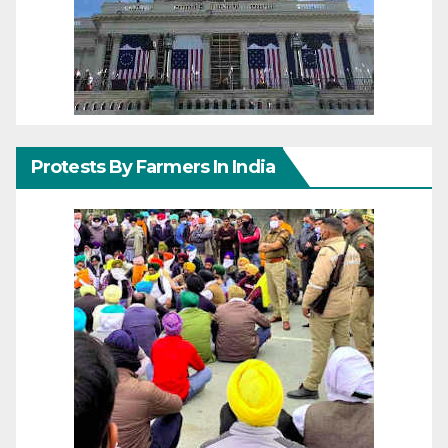
Protests By Farmers In India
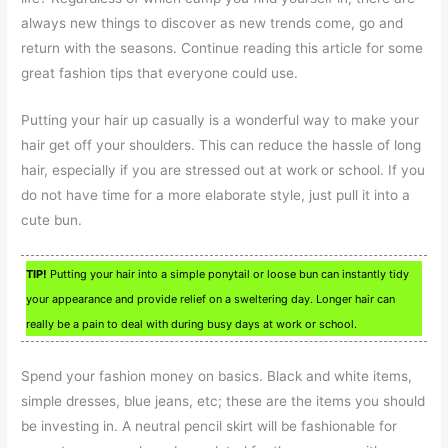
always new things to discover as new trends come, go and
return with the seasons. Continue reading this article for some
great fashion tips that everyone could use.
Putting your hair up casually is a wonderful way to make your
hair get off your shoulders. This can reduce the hassle of long
hair, especially if you are stressed out at work or school. If you
do not have time for a more elaborate style, just pull it into a
cute bun.
TIP!
Putting your hair into a simple ponytail or loose bun can instantly tidy
your appearance and provide relief on a sweltering day. Longer hair can
really be a pain to deal with during busy days at work or school.
Spend your fashion money on basics. Black and white items,
simple dresses, blue jeans, etc; these are the items you should
be investing in. A neutral pencil skirt will be fashionable for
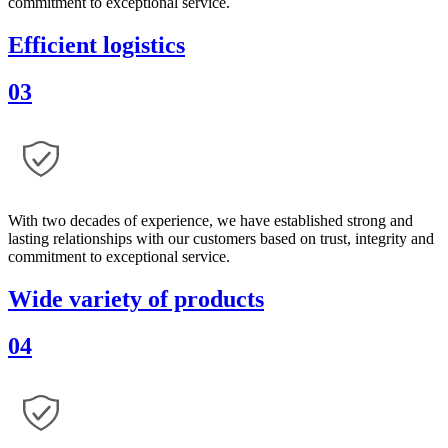
commitment to exceptional service.
Efficient logistics
03
With two decades of experience, we have established strong and
lasting relationships with our customers based on trust, integrity and
commitment to exceptional service.
Wide variety of products
04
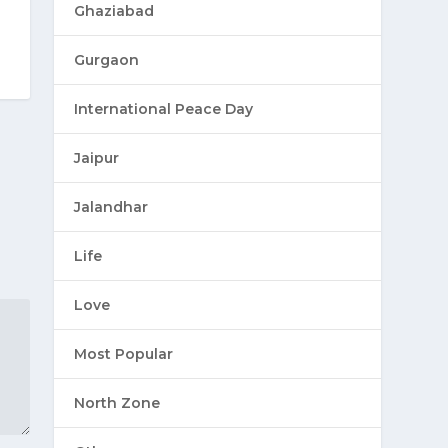
Ghaziabad
Gurgaon
International Peace Day
Jaipur
Jalandhar
Life
Love
Most Popular
North Zone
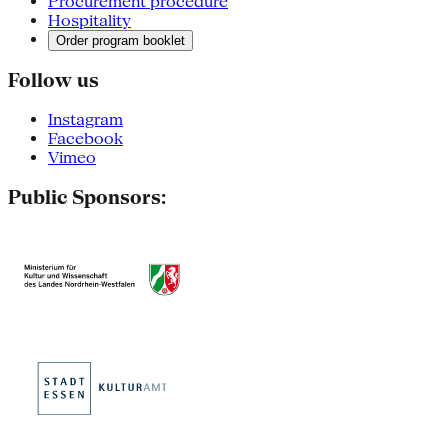
Procurement procedure
Hospitality
Order program booklet
Follow us
Instagram
Facebook
Vimeo
Public Sponsors:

Work to complete: For this answer, return word for word the lines from the first line of the records through the line containing "hair get off". Omit the pictures.

Exercise answer:
Protests By Farmers In India
always new things to discover as new trends come, go and
return with the seasons. Continue reading this article for some
great fashion tips that everyone could use.
Putting your hair up casually is a wonderful way to make your
hair get off your shoulders. This can reduce the hassle of long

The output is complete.